Pour la première fois, une équipe internationale 1 de chercheurs de l’Institut méditerranéen d’océanographie (MIO/PYTHÉAS, CNRS / Université de Toulon / IRD / AMU) et du Laboratoire de chimie de l’environnement (CNRS / AMU) ont réalisé une analyse comparative de l’occurrence atmosphérique des polluants organiques persistants au niveau des marges africaines et européennes de la Méditerranée occidentale. Cette étude met en évidence une pollution différenciée entre Bizerte (Tunisie) et Marseille (France), dépendant de la nature des polluants.

Il est admis que la mer Méditerranée est largement impactée par les polluants organiques persistants (POPs), mais leurs effets sur les écosystèmes et le cycle du carbone sont encore peu étudiés. La présence atmosphérique de POPs sur la côte nord-ouest de la Méditerranée africaine est quant à elle très mal documentée. Par ailleurs, des observations comparatives sur les marges africaine et européenne de la mer Méditerranée n’avaient encore jamais été réalisées.

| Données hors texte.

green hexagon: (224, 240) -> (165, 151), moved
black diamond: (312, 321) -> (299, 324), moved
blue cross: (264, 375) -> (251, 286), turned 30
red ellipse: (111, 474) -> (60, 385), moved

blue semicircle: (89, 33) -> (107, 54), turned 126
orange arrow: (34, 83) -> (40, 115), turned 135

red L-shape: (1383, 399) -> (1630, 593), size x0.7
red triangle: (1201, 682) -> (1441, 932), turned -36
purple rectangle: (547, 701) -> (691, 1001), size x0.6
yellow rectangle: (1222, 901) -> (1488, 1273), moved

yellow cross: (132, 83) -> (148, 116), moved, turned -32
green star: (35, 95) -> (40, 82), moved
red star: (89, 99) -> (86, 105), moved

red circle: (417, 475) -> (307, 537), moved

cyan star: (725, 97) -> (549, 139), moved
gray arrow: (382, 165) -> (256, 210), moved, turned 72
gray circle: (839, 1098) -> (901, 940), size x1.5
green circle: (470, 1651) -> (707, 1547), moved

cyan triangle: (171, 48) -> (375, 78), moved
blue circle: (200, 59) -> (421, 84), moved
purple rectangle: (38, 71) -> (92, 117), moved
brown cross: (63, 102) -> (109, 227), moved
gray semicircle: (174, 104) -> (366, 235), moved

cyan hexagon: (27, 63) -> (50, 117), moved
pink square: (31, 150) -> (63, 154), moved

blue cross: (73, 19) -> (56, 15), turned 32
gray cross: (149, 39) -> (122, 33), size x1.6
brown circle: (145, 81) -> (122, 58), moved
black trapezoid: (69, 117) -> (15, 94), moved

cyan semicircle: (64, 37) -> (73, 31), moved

Des échantillons d’aérosols atmosphériques, collectés simultanément en 2015 – 2016 dans deux villes côtières de référence, en Afrique (Bizerte, Tunisie) et en Europe (Marseille, France), ont été analysés pour 62 contaminants organiques toxiques appartenant aux trois plus importantes familles de POPs :

  • les polychloro dibenzo-p-dioxines et les dibenzofuranes (PCDD/Fs), connus sous le nom générique de “dioxines” et produits dans les processus de combustion ;
  • les polychlorobiphényles (PCBs), considérés comme des contaminants industriels classiques ;
  • les polybromodiphényléthers (PBDE) qui, contrairement aux PCDD/Fs et aux PCBs, sont considérés comme une première génération de “contaminants émergents” (seulement récemment interdits) et plus associés à la période actuelle.
Représentation des apports atmosphériques
Représentation des apports atmosphériques des PCDD/Fs, des PCBs et des PBDEs à Bizerte (en jaune) et Marseille (en bleu) et du transfert éventuel de l’Europe vers l’Afrique des stocks atmosphériques de PBDEs en mer Méditerranée côtière du Nord-Ouest (une des hypothèses proposées).
Crédit : MIO

L’étude révèle des valeurs médianes 2 de concentrations et d’apports atmosphériques des dioxines et des PCBs plus élevées du côté africain (exposition potentielle plus élevée), tandis que les niveaux médians de concentrations et d’apports des PBDE “émergents” sont plus élevés du côté européen. Par ailleurs, bien que des sources locales sur le bord nord-ouest méditerranéen de l’Afrique ne soient pas écartées, les auteurs avancent comme hypothèse un éventuel transfert de l’Europe vers l’Afrique des stocks atmosphériques de PBDE (ceci reste à confirmer avec des observations supplémentaires).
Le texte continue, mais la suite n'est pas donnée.